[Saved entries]
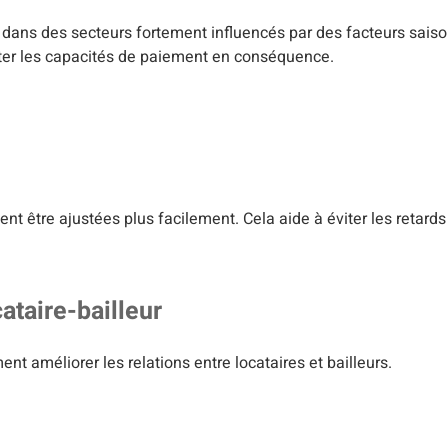
t dans des secteurs fortement influencés par des facteurs saiso
ster les capacités de paiement en conséquence.
t être ajustées plus facilement. Cela aide à éviter les retards
ataire-bailleur
 améliorer les relations entre locataires et bailleurs.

(PROBLEM STATEMENT)
A verbatim copy of every record is required, with all pictures excluded.

(EXERCISE RESPONSE)
t dans des secteurs fortement influencés par des facteurs saiso
ster les capacités de paiement en conséquence.
t être ajustées plus facilement. Cela aide à éviter les retards
ataire-bailleur
 améliorer les relations entre locataires et bailleurs.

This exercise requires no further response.